Nikandr looked through the wavy glass of the nearby window. He could see little more than the building across the street, lit by the pale light of the dying sun. “We’ll give her some time yet.”

Anatoliy released a deep breath, and with it some of the tension he was clearly harboring was released. “Thank you for coming. I wouldn’t blame you if you’d decided not to.”

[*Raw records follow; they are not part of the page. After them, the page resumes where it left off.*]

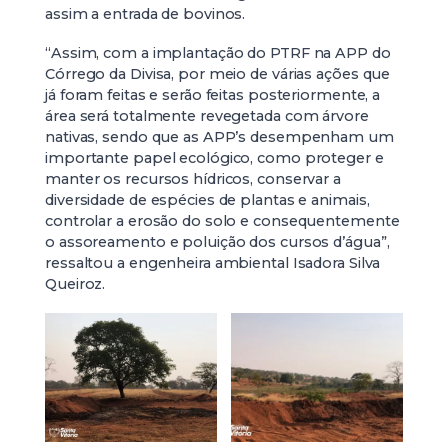
assim a entrada de bovinos.
“Assim, com a implantação do PTRF na APP do
Córrego da Divisa, por meio de várias ações que
já foram feitas e serão feitas posteriormente, a
área será totalmente revegetada com árvore
nativas, sendo que as APP’s desempenham um
importante papel ecológico, como proteger e
manter os recursos hídricos, conservar a
diversidade de espécies de plantas e animais,
controlar a erosão do solo e consequentemente
o assoreamento e poluição dos cursos d’água”,
ressaltou a engenheira ambiental Isadora Silva
Queiroz.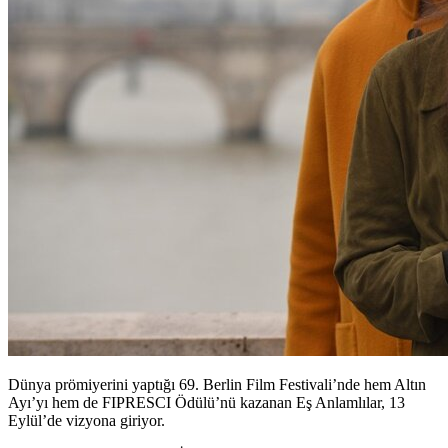
Dünya prömiyerini yaptığı 69. Berlin Film Festivali’nde hem Altın
Ayı’yı hem de FIPRESCI Ödülü’nü kazanan
Eş Anlamlılar, 13
Eylül’de vizyona giriyor.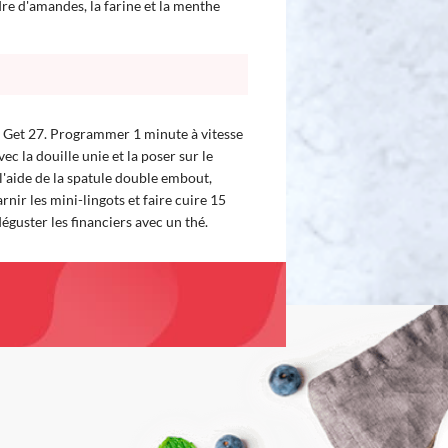
dre d'amandes, la farine et la menthe
le Get 27. Programmer 1 minute à vitesse
ec la douille unie et la poser sur le
l'aide de la spatule double embout,
rnir les mini-lingots et faire cuire 15
guster les financiers avec un thé.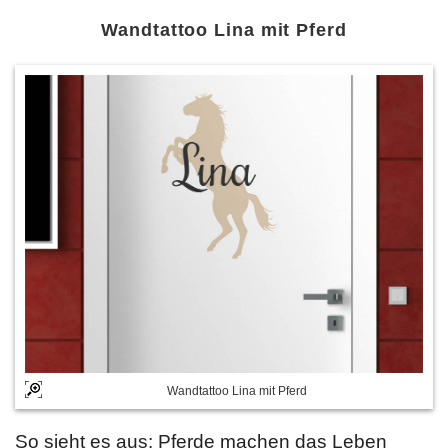
Wandtattoo Lina mit Pferd
Wandtattoo Lina mit Pferd
So sieht es aus: Pferde machen das Leben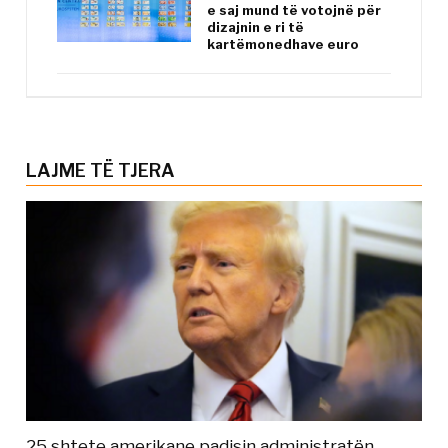
e saj mund të votojnë për
dizajnin e ri të
kartëmonedhave euro
LAJME TË TJERA
25 shtete amerikane padisin administratën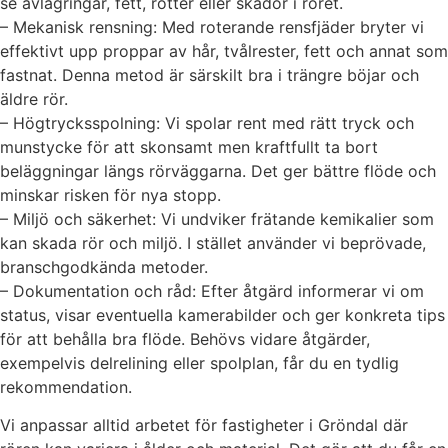
se avlagringar, fett, rötter eller skador i röret.
– Mekanisk rensning: Med roterande rensfjäder bryter vi
effektivt upp proppar av hår, tvålrester, fett och annat som
fastnat. Denna metod är särskilt bra i trängre böjar och
äldre rör.
– Högtrycksspolning: Vi spolar rent med rätt tryck och
munstycke för att skonsamt men kraftfullt ta bort
beläggningar längs rörväggarna. Det ger bättre flöde och
minskar risken för nya stopp.
– Miljö och säkerhet: Vi undviker frätande kemikalier som
kan skada rör och miljö. I stället använder vi beprövade,
branschgodkända metoder.
– Dokumentation och råd: Efter åtgärd informerar vi om
status, visar eventuella kamerabilder och ger konkreta tips
för att behålla bra flöde. Behövs vidare åtgärder,
exempelvis delrelining eller spolplan, får du en tydlig
rekommendation.
Vi anpassar alltid arbetet för fastigheter i Gröndal där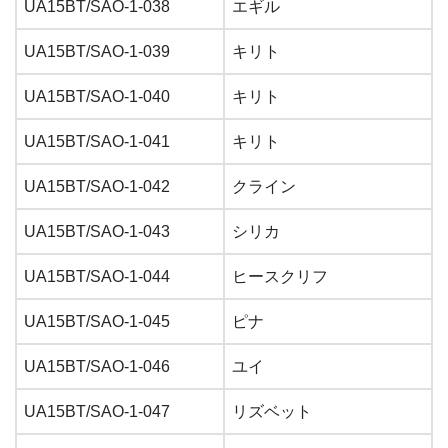
UA15BT/SAO-1-038
エギル
UA15BT/SAO-1-039
キリト
UA15BT/SAO-1-040
キリト
UA15BT/SAO-1-041
キリト
UA15BT/SAO-1-042
クライン
UA15BT/SAO-1-043
シリカ
UA15BT/SAO-1-044
ヒースクリフ
UA15BT/SAO-1-045
ピナ
UA15BT/SAO-1-046
ユイ
UA15BT/SAO-1-047
リズベット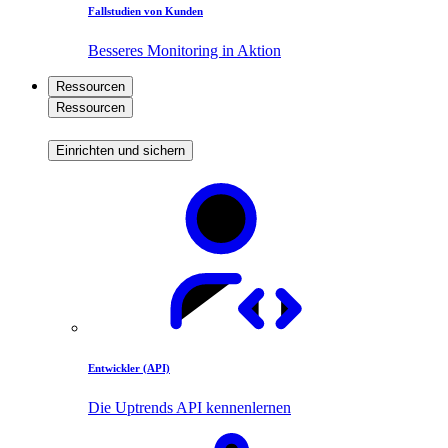
Fallstudien von Kunden
Besseres Monitoring in Aktion
Ressourcen
Ressourcen
Einrichten und sichern
Entwickler (API)
Die Uptrends API kennenlernen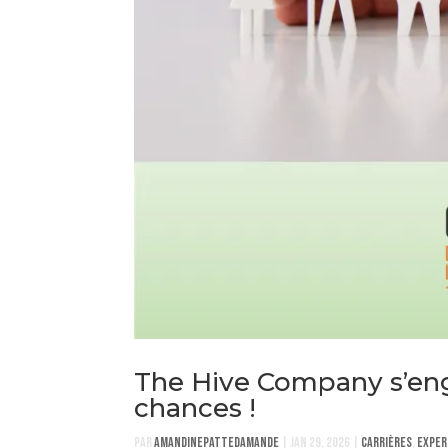
The Hive Company s’enga
chances !
par
AmandinePatteDamande
|
Jan 29, 2026
|
Carrières
,
Exper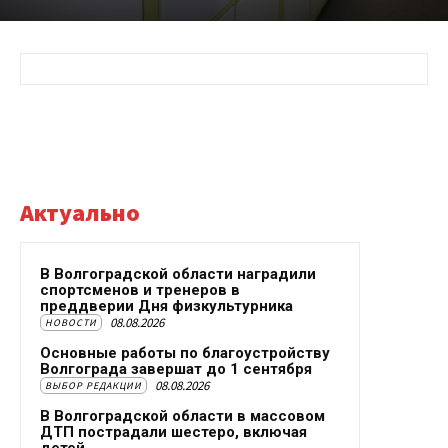
Актуально
В Волгоградской области наградили
спортсменов и тренеров в
преддверии Дня физкультурника
08.08.2026
НОВОСТИ
Основные работы по благоустройству
Волгограда завершат до 1 сентября
08.08.2026
ВЫБОР РЕДАКЦИИ
В Волгоградской области в массовом
ДТП пострадали шестеро, включая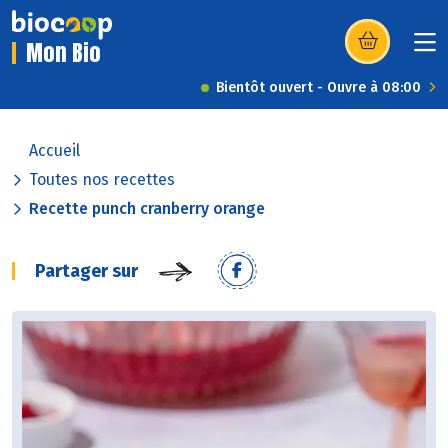
Mon Bio
(s’ouvre dans u
Bientôt ouvert - Ouvre à 08:00
Accueil
Toutes nos recettes
Recette punch cranberry orange
Partager sur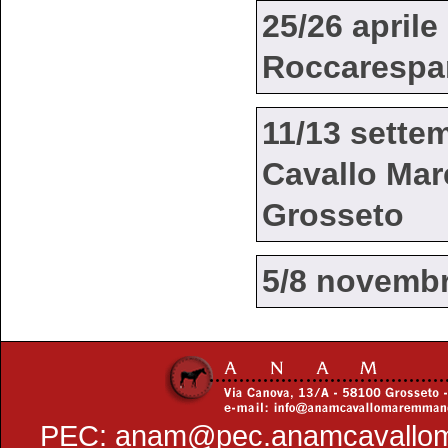
25/26 aprile
Roccarespam
11/13 sette
Cavallo Ma
Grosseto
5/8 novembr
PEC:
anam@pec.anamcavallo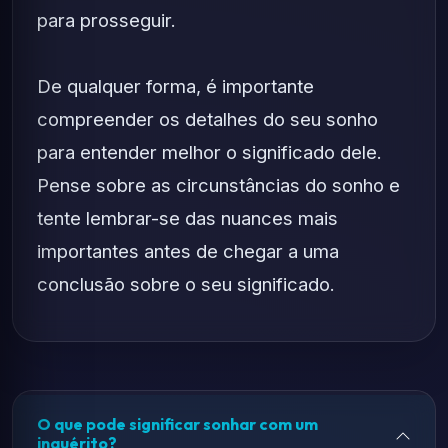
para prosseguir.
De qualquer forma, é importante
compreender os detalhes do seu sonho
para entender melhor o significado dele.
Pense sobre as circunstâncias do sonho e
tente lembrar-se das nuances mais
importantes antes de chegar a uma
conclusão sobre o seu significado.
O que pode significar sonhar com um
inquérito?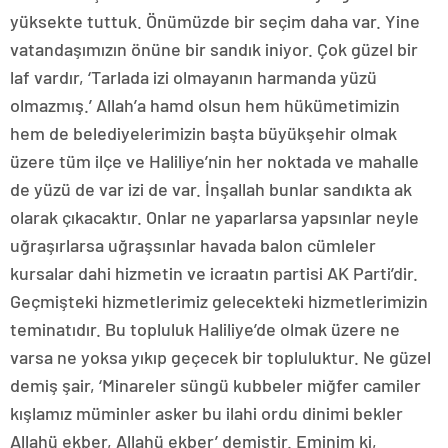
yüksekte tuttuk. Önümüzde bir seçim daha var. Yine
vatandaşımızın önüne bir sandık iniyor. Çok güzel bir
laf vardır, ‘Tarlada izi olmayanın harmanda yüzü
olmazmış.’ Allah’a hamd olsun hem hükümetimizin
hem de belediyelerimizin başta büyükşehir olmak
üzere tüm ilçe ve Haliliye’nin her noktada ve mahalle
de yüzü de var izi de var. İnşallah bunlar sandıkta ak
olarak çıkacaktır. Onlar ne yaparlarsa yapsınlar neyle
uğraşırlarsa uğraşsınlar havada balon cümleler
kursalar dahi hizmetin ve icraatın partisi AK Parti’dir.
Geçmişteki hizmetlerimiz gelecekteki hizmetlerimizin
teminatıdır. Bu topluluk Haliliye’de olmak üzere ne
varsa ne yoksa yıkıp geçecek bir topluluktur. Ne güzel
demiş şair, ‘Minareler süngü kubbeler miğfer camiler
kışlamız müminler asker bu ilahi ordu dinimi bekler
Allahü ekber, Allahü ekber’ demiştir. Eminim ki,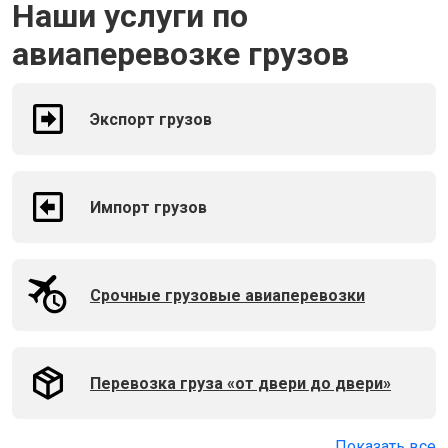
Наши услуги по
авиаперевозке грузов
Экспорт грузов
Импорт грузов
Срочные грузовые авиаперевозки
Перевозка груза «от двери до двери»
Показать все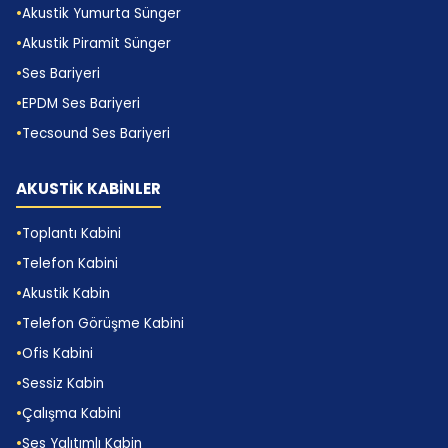
konforlu kullanım sağlar. Doğru şap ve kaplama
Akustik Yumurta Sünger
detaylarıyla sonuç güçlenir.
Akustik Piramit Sünger
Teknik Hacim Gürültü Kontrol
Ses Bariyeri
Uygulamaları
EPDM Ses Bariyeri
Teknik hacim gürültü kontrol uygulamalarında
Tecsound Ses Bariyeri
sorunlar genellikle karmaşıktır. Bu nedenle ürün
seçimi kadar uygulama disiplini de önemlidir. Biz
AKUSTİK KABİNLER
keşif, ürün eşleşmesi ve montaj sürecini birlikte
Toplantı Kabini
yönetiyoruz.
Telefon Kabini
Akustik Kabin
Telefon Görüşme Kabini
Ofis Kabini
Sessiz Kabin
Çalışma Kabini
Ses Yalıtımlı Kabin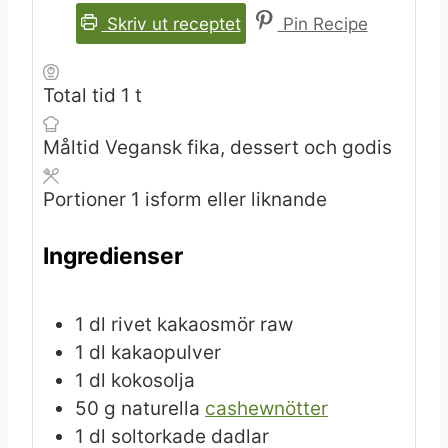
Skriv ut receptet
Pin Recipe
timme
Total tid
1
t
Måltid
Vegansk fika, dessert och godis
Portioner
1
isform eller liknande
Ingredienser
1
dl
rivet kakaosmör raw
1
dl
kakaopulver
1
dl
kokosolja
50
g
naturella
cashewnötter
1
dl
soltorkade dadlar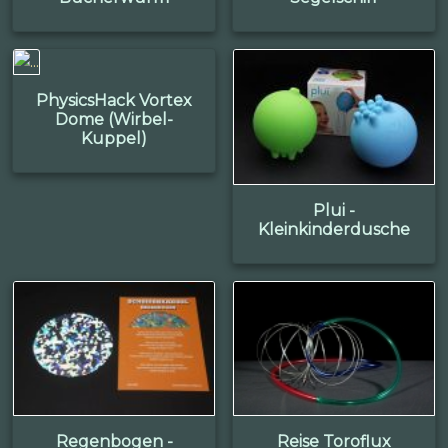
PhysicsHack Vortex
Dome (Wirbel-
Kuppel)
Plui -
Kleinkinderdusche
Regenbogen -
Reise Toroflux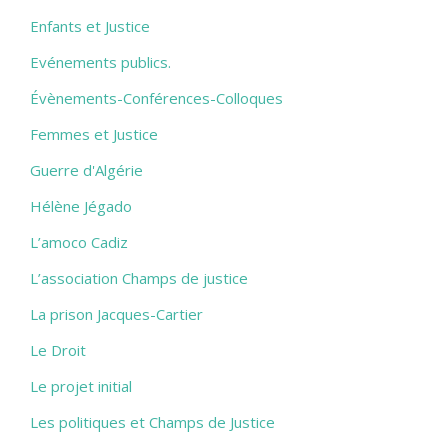
Enfants et Justice
Evénements publics.
Évènements-Conférences-Colloques
Femmes et Justice
Guerre d'Algérie
Hélène Jégado
L’amoco Cadiz
L’association Champs de justice
La prison Jacques-Cartier
Le Droit
Le projet initial
Les politiques et Champs de Justice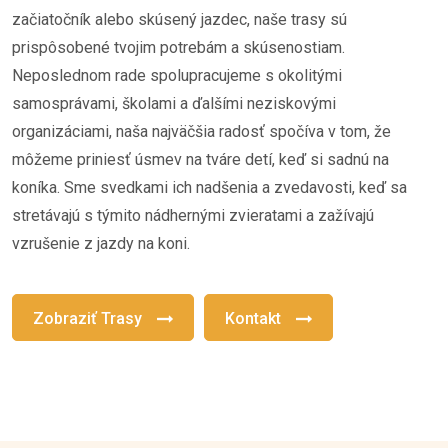
začiatočník alebo skúsený jazdec, naše trasy sú
prispôsobené tvojim potrebám a skúsenostiam.
Neposlednom rade spolupracujeme s okolitými
samosprávami, školami a ďalšími neziskovými
organizáciami, naša najväčšia radosť spočíva v tom, že
môžeme priniesť úsmev na tváre detí, keď si sadnú na
koníka. Sme svedkami ich nadšenia a zvedavosti, keď sa
stretávajú s týmito nádhernými zvieratami a zažívajú
vzrušenie z jazdy na koni.
Zobraziť Trasy
Kontakt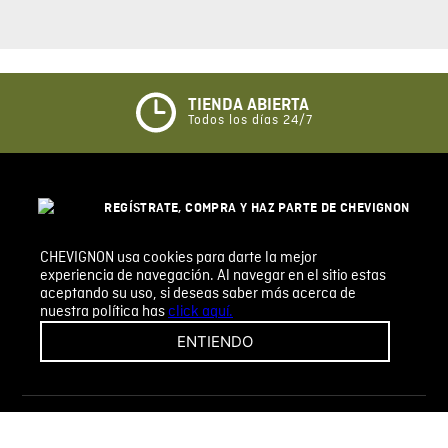
Califique el producto de 1 a 5 estrellas
★
★
★
☆
☆
TIENDA ABIERTA
Todos los días 24/7
Su nombre
REGÍSTRATE, COMPRA Y HAZ PARTE DE CHEVIGNON
Correo electrónico
LEGACY, NUESTRA COMUNIDAD CH. DESCUBRE
TODOS LOS BENEFICIOS QUE TENEMOS PARA TI.
CHEVIGNON usa cookies para darte la mejor
experiencia de navegación. Al navegar en el sitio estas
REGISTRARSE
Escribir comentario
aceptando su uso, si deseas saber más acerca de
nuestra política has
click aquí.
ENTIENDO
CHEVIGNON
INFORMACIÓN
ENVIAR COMENTARIO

“I wouldn’t think of it,” Nikandr said. “But what of Yevgeny?”

Anatoliy’s smile in the darkness of the room was grim. “My uncle, the duke, would not wish to hear of your presence in this house, but he will not ask me of it, nor protest if he learns of Ketta’s sudden return to health.”

Nikandr shook his head. “I fear the same cannot be said of Borund. He will protest when he hears of it. And loudly.”

“Borund can go fuck a goat.”

Nikandr laughed, raising his glass and taking a healthy swallow of vodka. “ Da. He can do that, and sooner rather than later.”

Anatoliy laughed ruefully, sitting deeper in his chair. He looked defeated as he stared into the fire. “It is unfortunate what has become of us,” he said, though he seemed to be saying it more to the darkness of the room than he was to Nikandr. “But what are we to do? The empire looms to the west, and here we are five years after the conflict, weaker than we were before.”

The conflict was how most referred to the Battle of Uyadensk and the blockade that preceded it. Most had never heard of Nasim or what he’d done, or if they had they didn’t believe that he’d saved Khalakovo from ruin. All they knew was that they were worse off. Hungrier. Less safe.

Nikandr swirled his vodka and clacked the mazer down on the arm of his chair. “It would not be so if Zhabyn did not tax our coffers bare and demand every stone we mined.”